From the September/October 2020 issue of The Horn Book Magazine.

 

Punching the Air
by Ibi Zoboi with Yusef Salaam; illus. by Omar T. Pasha
High School    Balzer + Bray/HarperCollins    400 pp.    g
9/20    978-0-06-299648-0    $19.99
e-book ed.  978-0-06-299650-3    $10.99

Sixteen-year-old Amal Dawud Shahid (who is African American) knows he didn’t throw the punch that left Jeremy Mathis (who is white) injured “so bad / that he can’t wake up / to tell the truth.” But Amal is nevertheless arrested and sent to trial. As this first-person verse novel begins, testimonies from witnesses are “like a scalpel / shaping me into / the monster / they want me to be.” Amal is found guilty and sent to a juvenile detention center, where he is thrust into a world of unspeakable danger and despair.
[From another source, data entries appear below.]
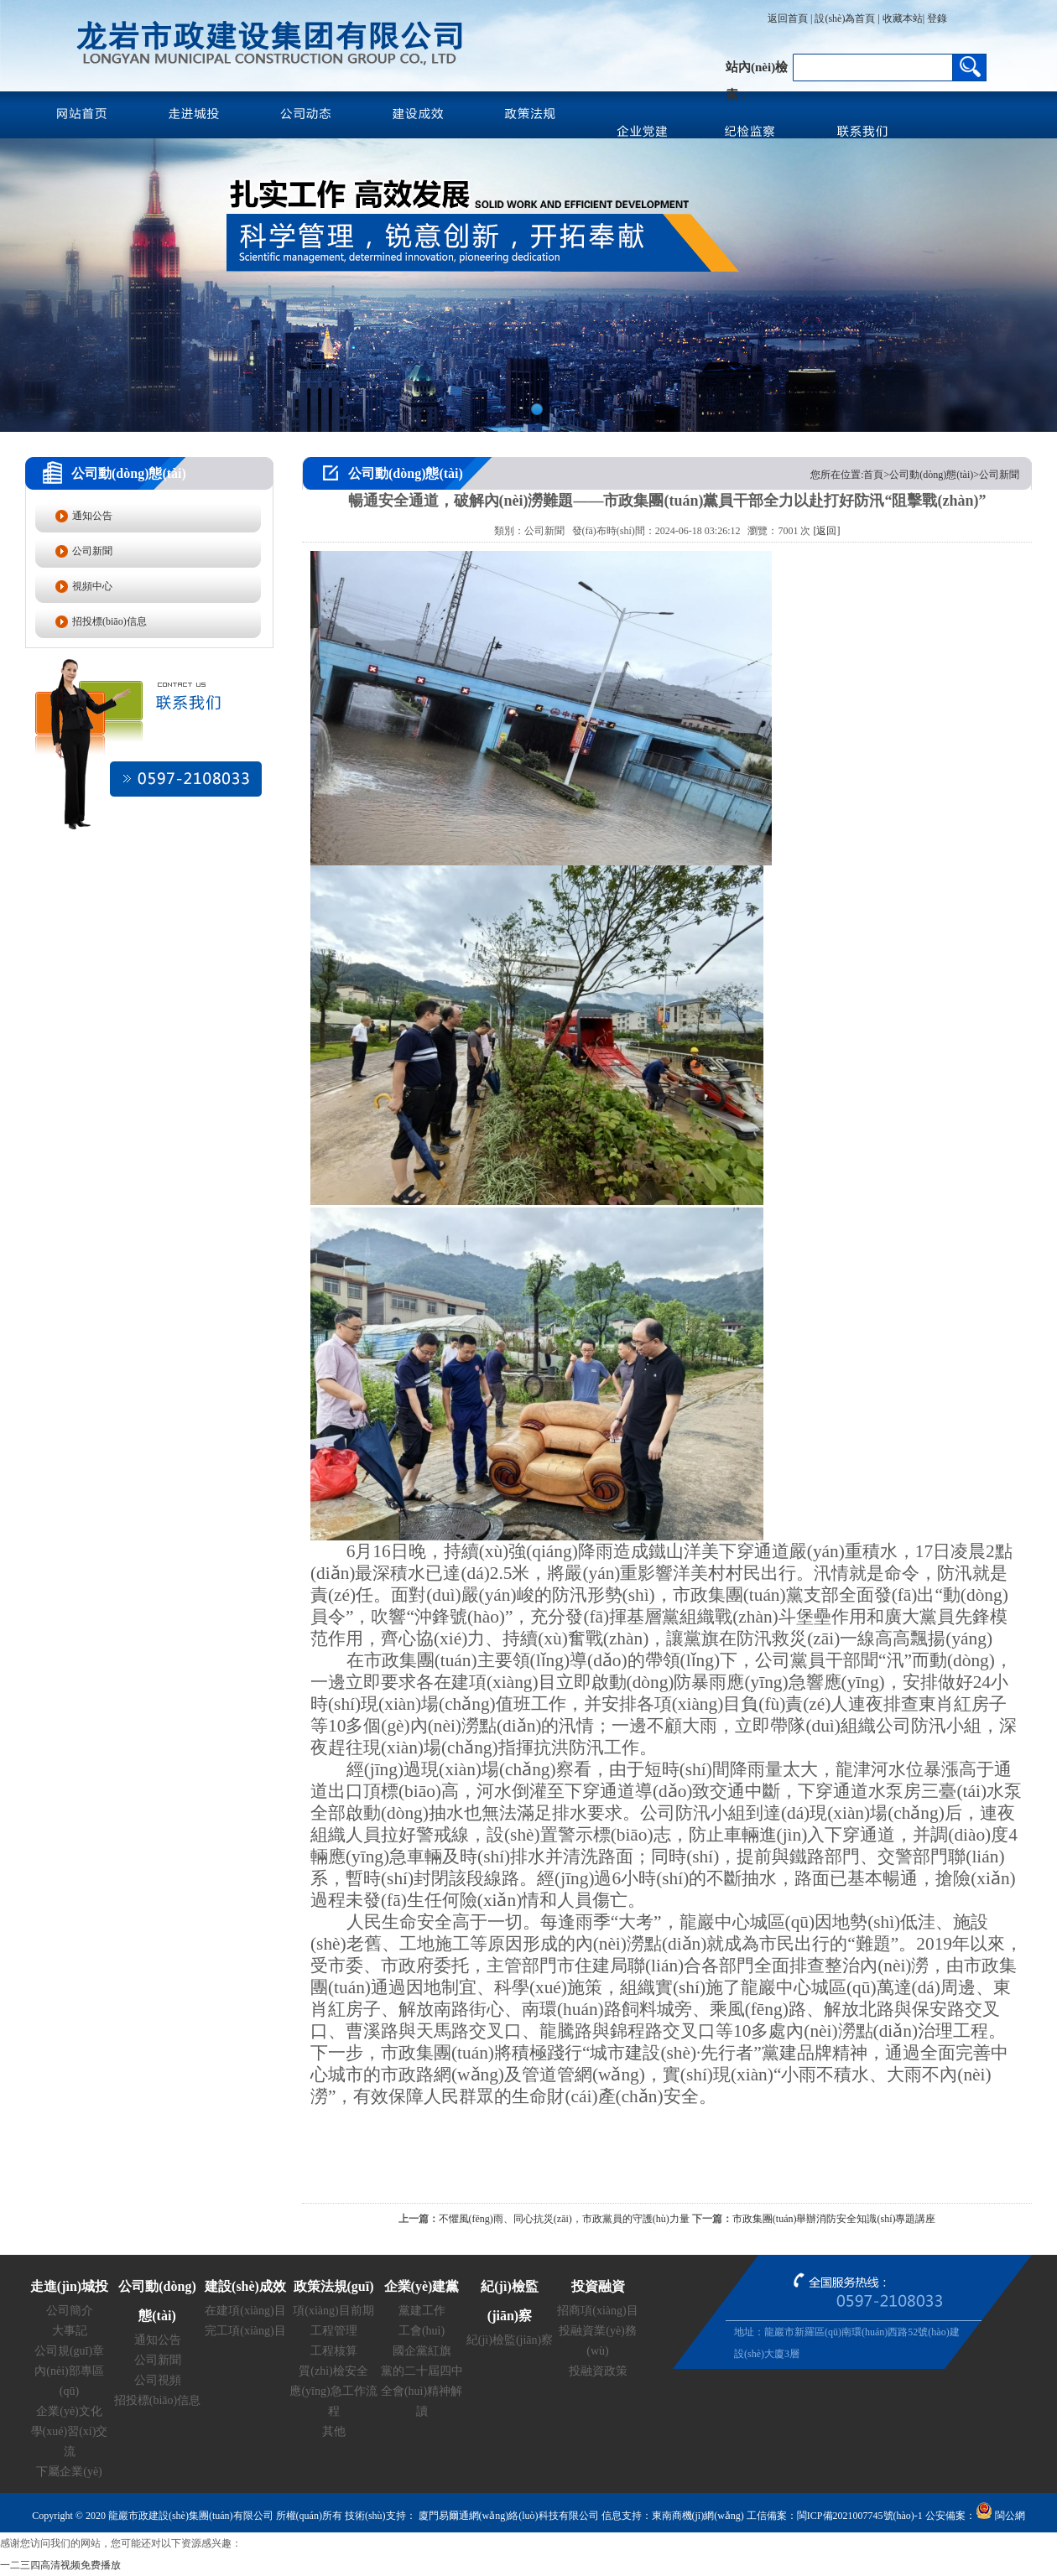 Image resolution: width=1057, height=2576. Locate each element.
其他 (334, 2431)
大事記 (69, 2330)
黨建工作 (421, 2310)
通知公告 (92, 516)
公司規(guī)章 (69, 2351)
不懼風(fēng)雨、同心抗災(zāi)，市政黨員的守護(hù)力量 (564, 2219)
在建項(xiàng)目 (245, 2310)
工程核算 (333, 2351)
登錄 (935, 18)
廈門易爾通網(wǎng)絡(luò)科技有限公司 (507, 2515)
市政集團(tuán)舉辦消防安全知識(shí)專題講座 (834, 2219)
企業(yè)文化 (69, 2411)
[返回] (826, 531)
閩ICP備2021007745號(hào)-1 (860, 2515)
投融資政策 (598, 2371)
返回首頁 (788, 18)
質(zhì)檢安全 (333, 2371)
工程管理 (333, 2330)
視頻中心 (92, 586)
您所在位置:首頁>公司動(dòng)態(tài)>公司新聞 (914, 474)
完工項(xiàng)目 (245, 2330)
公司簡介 (69, 2310)
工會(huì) (421, 2330)
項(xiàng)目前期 (333, 2310)
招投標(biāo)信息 (109, 621)
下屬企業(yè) (69, 2471)
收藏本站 (903, 18)
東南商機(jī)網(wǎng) (698, 2515)
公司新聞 (92, 551)
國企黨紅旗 (422, 2351)
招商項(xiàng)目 (597, 2310)
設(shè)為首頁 (845, 18)
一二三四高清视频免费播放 (60, 2565)
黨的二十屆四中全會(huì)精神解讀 (422, 2391)
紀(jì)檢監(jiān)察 (509, 2340)
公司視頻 (157, 2380) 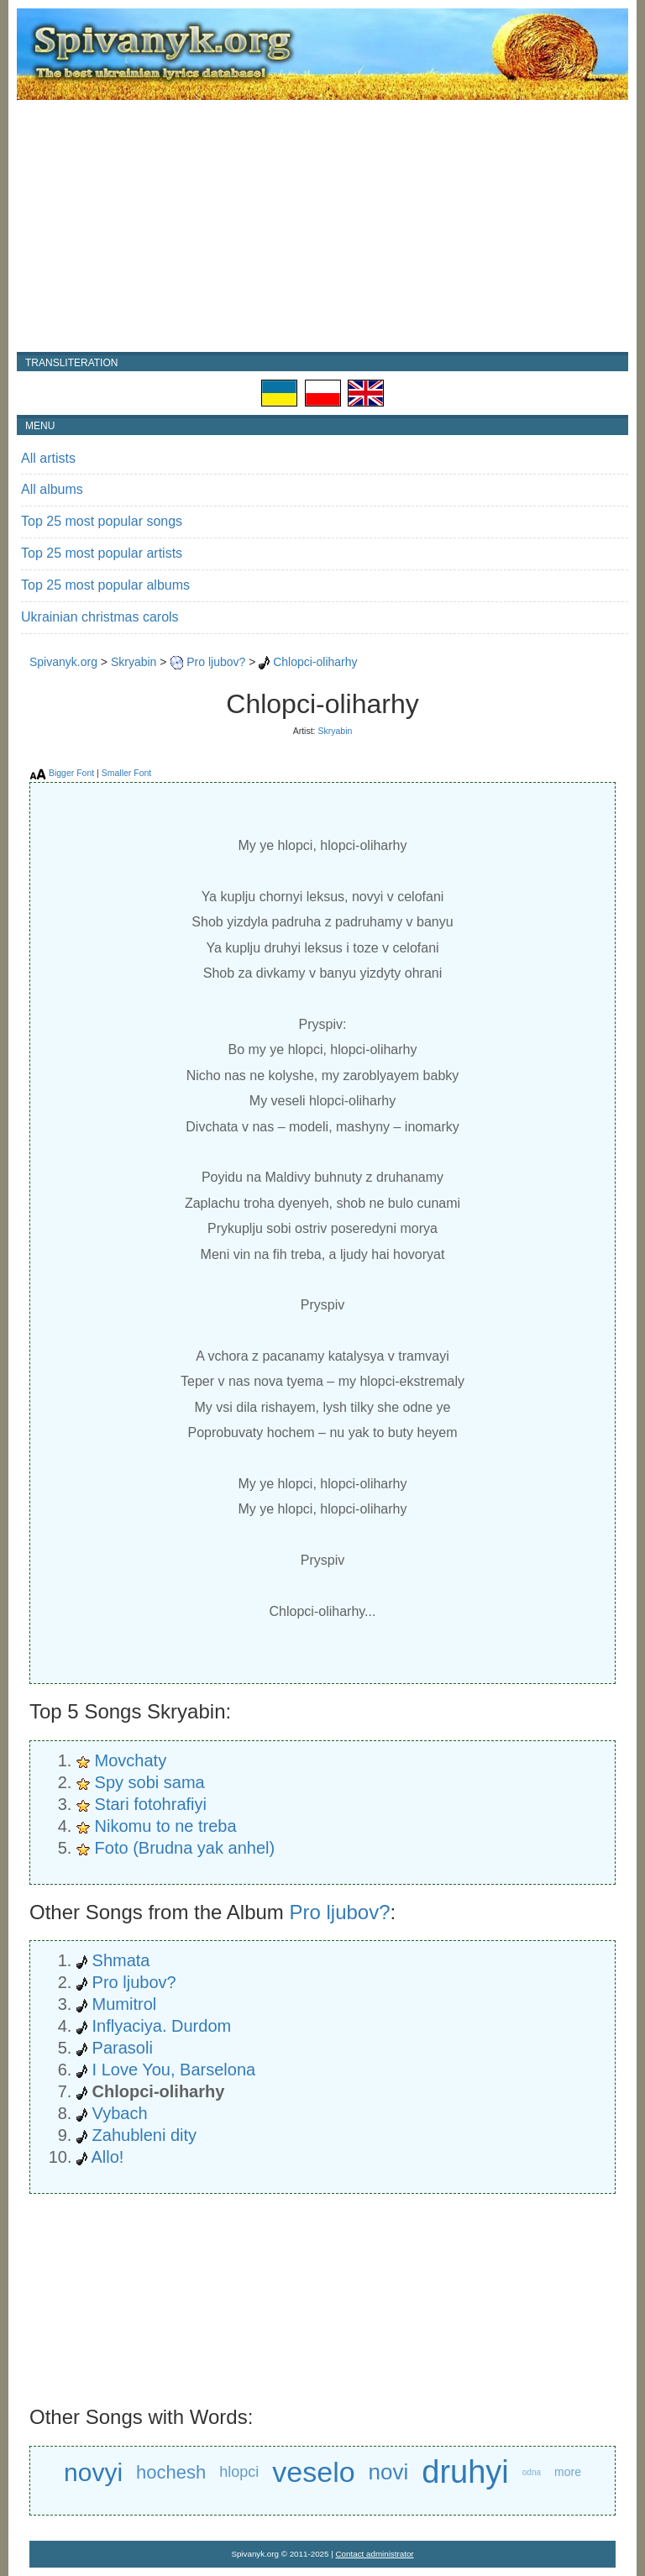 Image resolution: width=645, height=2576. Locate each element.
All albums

Even in the direst of circumstances, though, there are moments of peace for Amal — through protection from fellow inmate Kadon and his crew, letters received from his crush, and his talents for poetry and the visual arts (Kadon calls him “Young Basquiat”); Pasha’s spare but evocative black-and-white illustrations are interspersed throughout. Zoboi and Salaam’s expert placement of lines on the page reinforces the harsh reality of the school-to-prison pipeline, with repeated visual and textual imagery of “squares…corners…boxes” reflecting Amal’s feelings of suffocation and frustration. However, as he reminds himself, “Amal means hope,” and the sympathetic, nuanced portrayal of this young man will have readers holding out hope until the novel’s end. An author’s note details Zoboi’s connection to and ultimate collaboration with Salaam, along with his history as a member of the “Central Park Five,” now the Exonerated Five. EBONI NJOKU

From the September/October 2020 issue of The Horn Book Magazine.